Muratov yang ikut mendirikan Novaya Gazeta pada 1991 memenangkan Hadiah Nobel Perdamaian 2021 bersama Maria Ressa dari Filipina. Penghargaan ini, menurut komite Hadiah Nobel, sebagai upaya menjaga kebebasan berekspresi, yang merupakan prasyarat bagi demokrasi dan perdamaian abadi.
Sebelum pelepasan medali untuk pelelangan, jurnalis ini pun berjanji menyumbangkan sekitar 500 ribu dolar AS dari hadiah uang itu untuk amal. Dia mendedikasikan Nobel yang didapatkan kepada enam jurnalis Novaya Gazeta yang telah dibunuh sejak 2000.

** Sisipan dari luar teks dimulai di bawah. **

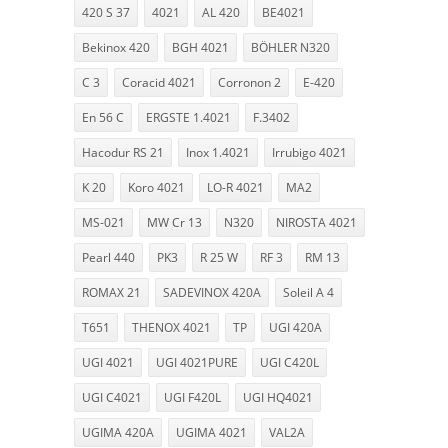
420 S 37
4021
AL 420
BE4021
Bekinox 420
BGH 4021
BÖHLER N320
C 3
Coracid 4021
Corronon 2
E-420
En 56 C
ERGSTE 1.4021
F.3402
Hacodur RS 21
Inox 1.4021
Irrubigo 4021
K 20
Koro 4021
LO-R 4021
MA2
MS-021
MW Cr 13
N320
NIROSTA 4021
Pearl 440
PK3
R 25 W
RF 3
RM 13
ROMAX 21
SADEVINOX 420A
Soleil A 4
T651
THENOX 4021
TP
UGI 420A
UGI 4021
UGI 4021PURE
UGI C420L
UGI C4021
UGI F420L
UGI HQ4021
UGIMA 420A
UGIMA 4021
VAL2A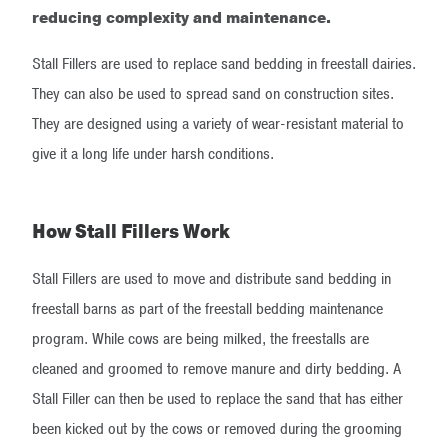
reducing complexity and maintenance.
Stall Fillers are used to replace sand bedding in freestall dairies.
They can also be used to spread sand on construction sites.
They are designed using a variety of wear-resistant material to
give it a long life under harsh conditions.
How Stall Fillers Work
Stall Fillers are used to move and distribute sand bedding in
freestall barns as part of the freestall bedding maintenance
program. While cows are being milked, the freestalls are
cleaned and groomed to remove manure and dirty bedding. A
Stall Filler can then be used to replace the sand that has either
been kicked out by the cows or removed during the grooming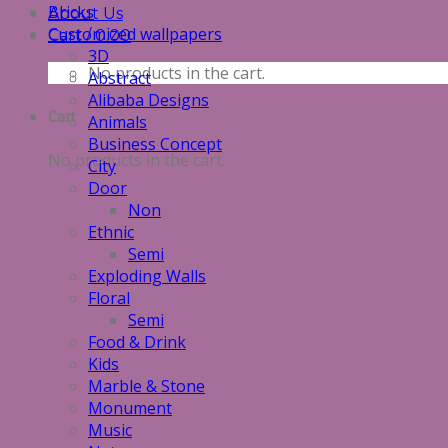
Bricks
About Us
Customized wallpapers
Cart /
0.00
3D
No products in the cart.
Abstract
Alibaba Designs
Cart
Animals
Business Concept
No products in the cart.
City
Door
Non
Ethnic
Semi
Exploding Walls
Floral
Semi
Food & Drink
Kids
Marble & Stone
Monument
Music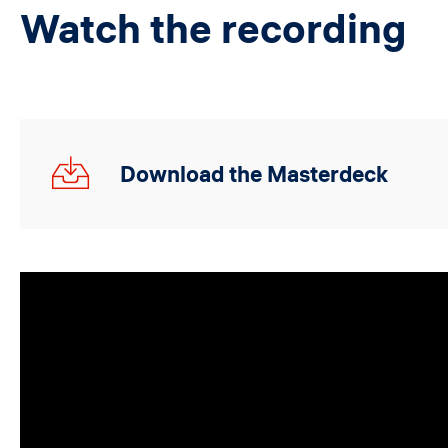
Watch the recording
19.10.23_Global
Download the Masterdeck
Webinar.pdf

Surat kabar Novaya Gazeta milik Muratov sangat kritis terhadap Presiden Rusia Vladimir Putin dan pemerintahnya. Pemerintah menghentikan operasi media tersebut di Rusia pada Maret setelah peringatan atas liputannya tentang perang di Ukraina.
Tekanan terhadap media liberal Rusia terus berlanjut di bawah pemimpin tertinggi Rusia sejak 1999. Namun, tekanan itu meningkat setelah Moskow mengirim pasukan ke Kiev pada 24 Februari.
Media arus utama Rusia dan organisasi yang dikendalikan negara mengikuti dengan cermat bahasa yang digunakan Istana Kremlin untuk menggambarkan konflik dengan Ukraina. Salah satunya dengan menyebut serangan itu sebagai "operasi khusus" untuk memastikan keamanan Rusia dan menghancurkan tetangganya. Kiev dan sekutu Baratnya mengatakan itu adalah perang agresi yang tidak beralasan.